Premier Manager Review

The beautiful game is ubiquitous in the UK, and even more so when it comes to video games. The last instalment of Fifa sold 800,000 copies for PS4 in the UK alone – compare that to 551k in the USA; the gap only get bigger across all consoles, because frankly, at this stage, Fifa‘s been on more platforms than Mario, Crash and Spyro combined. However, it’s not just the aspect of playing football that interests people – football management has captured gamers’ imagination for well over twenty years. To go back to the stats again, Football Manager 2015 has done 180k units in the UK, while the numbers are so low in the US that they’ve failed to even appear on the radar. The popularity of these games resounds in the UK like fans cheering at Wembley Stadium, which brings us onto today’s game: Premier Manager, which was only ever released in Europe, specifically aiming at a British audience. The question today: is this managerial sim like a shot in the back of the net, or is it offside?
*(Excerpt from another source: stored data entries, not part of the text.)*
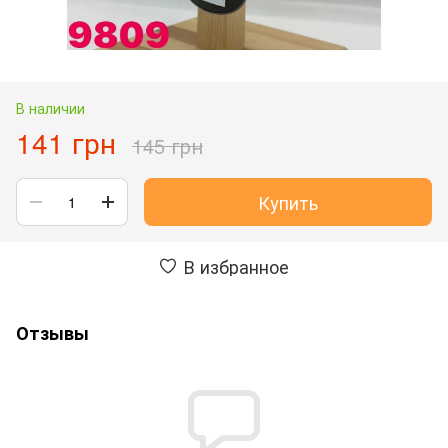
В наличии
141 грн
145 грн
Купить
В избранное
Отзывы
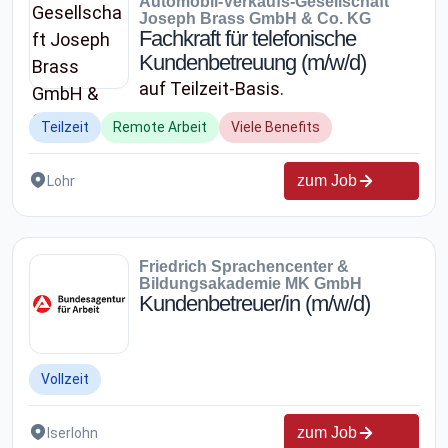
Automobil-Verkaufs-Gesellschaft
Weißenfels, Wettin-Löbejün, Zeitz
Joseph Brass GmbH & Co. KG
Fachkraft für telefonische
Kundenbetreuung (m/w/d)
auf Teilzeit-Basis.
Teilzeit
Remote Arbeit
Viele Benefits
zum Job
Lohr
Friedrich Sprachencenter &
Bildungsakademie MK GmbH
Kundenbetreuer/in (m/w/d)
Vollzeit
zum Job
Iserlohn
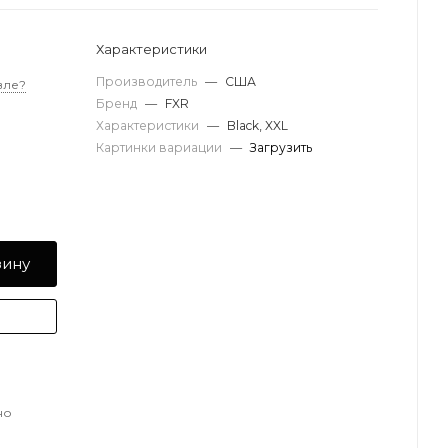
Характеристики
Производитель
—
США
вле?
Бренд
—
FXR
Характеристики
—
Black, XXL
Картинки вариации
—
Загрузить
зину
но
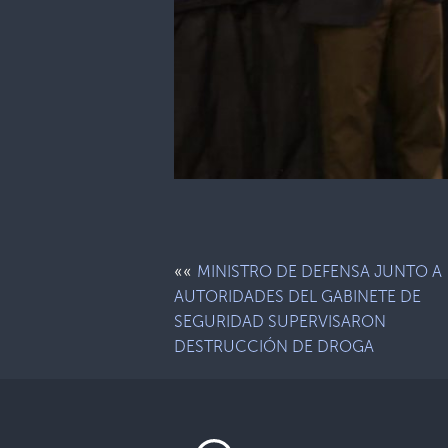
««
MINISTRO DE DEFENSA JUNTO A
AUTORIDADES DEL GABINETE DE
SEGURIDAD SUPERVISARON
DESTRUCCIÓN DE DROGA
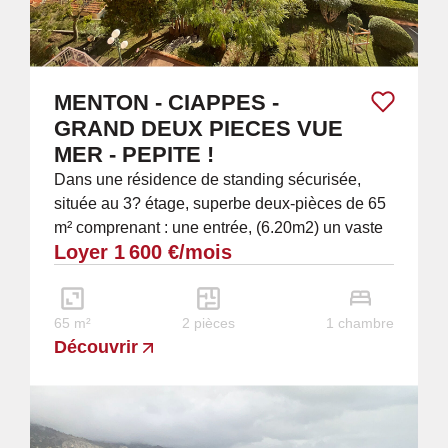
MENTON - CIAPPES -
GRAND DEUX PIECES VUE
MER - PEPITE !
Dans une résidence de standing sécurisée,
située au 3? étage, superbe deux-pièces de 65
m² comprenant : une entrée, (6.20m2) un vaste
Loyer 1 600 €/mois
séjour lumineux,(27.80 m2) une chambre...
65 m²
2 pièces
1 chambre
Découvrir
For those out of the loop: a managerial football sim is exactly as it sounds. You’re put into the shoes of a club manager, and from there you make decisions about who’s on the team, training regimes, bringing in new players, how the team will play during matches, and a host of other options. As such, these games tend to be quite deep in terms of options available to the player. This begs the question: how could the developers get a game like this, which you would assume would have a massive scope, on such a small cartridge?
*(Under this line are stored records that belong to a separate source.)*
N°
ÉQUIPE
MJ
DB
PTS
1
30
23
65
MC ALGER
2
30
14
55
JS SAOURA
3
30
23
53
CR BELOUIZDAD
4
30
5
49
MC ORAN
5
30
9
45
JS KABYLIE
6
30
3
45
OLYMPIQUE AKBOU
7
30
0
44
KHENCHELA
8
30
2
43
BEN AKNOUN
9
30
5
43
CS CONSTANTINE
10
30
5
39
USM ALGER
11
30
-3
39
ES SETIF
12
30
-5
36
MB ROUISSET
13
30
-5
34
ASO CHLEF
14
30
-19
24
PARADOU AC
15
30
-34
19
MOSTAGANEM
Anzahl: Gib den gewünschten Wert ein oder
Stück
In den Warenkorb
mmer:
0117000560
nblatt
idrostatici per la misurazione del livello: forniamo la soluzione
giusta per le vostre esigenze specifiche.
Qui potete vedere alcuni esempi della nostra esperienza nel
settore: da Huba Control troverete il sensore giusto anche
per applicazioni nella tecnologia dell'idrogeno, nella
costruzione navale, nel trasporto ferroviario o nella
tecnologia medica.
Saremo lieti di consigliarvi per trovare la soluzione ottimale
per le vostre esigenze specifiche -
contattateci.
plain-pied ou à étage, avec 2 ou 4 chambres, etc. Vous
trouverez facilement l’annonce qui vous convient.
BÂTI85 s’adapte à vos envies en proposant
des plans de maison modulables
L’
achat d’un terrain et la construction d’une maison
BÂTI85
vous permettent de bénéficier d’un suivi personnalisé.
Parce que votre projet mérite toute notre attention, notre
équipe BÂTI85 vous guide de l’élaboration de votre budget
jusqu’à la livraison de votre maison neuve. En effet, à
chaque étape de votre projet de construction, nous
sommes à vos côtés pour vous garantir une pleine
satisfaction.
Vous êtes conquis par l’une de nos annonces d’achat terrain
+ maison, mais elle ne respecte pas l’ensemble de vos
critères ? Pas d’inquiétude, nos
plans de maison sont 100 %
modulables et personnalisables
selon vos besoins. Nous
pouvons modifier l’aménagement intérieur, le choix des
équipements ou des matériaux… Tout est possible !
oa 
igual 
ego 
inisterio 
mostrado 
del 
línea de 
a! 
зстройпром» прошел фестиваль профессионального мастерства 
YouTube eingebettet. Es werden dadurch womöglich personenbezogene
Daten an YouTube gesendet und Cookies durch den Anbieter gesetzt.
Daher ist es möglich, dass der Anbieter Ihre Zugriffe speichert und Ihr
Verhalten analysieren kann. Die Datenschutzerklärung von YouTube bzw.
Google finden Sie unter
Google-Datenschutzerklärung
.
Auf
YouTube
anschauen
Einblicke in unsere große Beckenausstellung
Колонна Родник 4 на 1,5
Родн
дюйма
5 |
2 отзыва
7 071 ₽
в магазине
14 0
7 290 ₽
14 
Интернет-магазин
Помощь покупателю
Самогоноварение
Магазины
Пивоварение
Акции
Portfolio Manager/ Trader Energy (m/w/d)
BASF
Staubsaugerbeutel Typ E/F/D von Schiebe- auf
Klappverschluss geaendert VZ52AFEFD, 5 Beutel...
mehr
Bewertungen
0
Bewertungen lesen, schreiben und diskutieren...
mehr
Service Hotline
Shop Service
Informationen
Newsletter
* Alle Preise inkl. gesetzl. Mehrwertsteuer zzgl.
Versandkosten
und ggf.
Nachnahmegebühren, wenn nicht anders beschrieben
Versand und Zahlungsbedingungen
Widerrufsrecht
When I started the game, I was expecting a shallow but playable little sim that would let you play a season, buy some players, put some basic tactics into action and not much else. However, the true depth of this game hit me like an overhead kick to the chest. You can play through the four top leagues of the English football system, sign sponsors, expand your stadium, even look at the statistics for the last match played in painstaking detail. This would be par for the course (bugger, wrong sport!) for a football management game these days, but for a mid-90s game on a home console, the depth of the game is staggering.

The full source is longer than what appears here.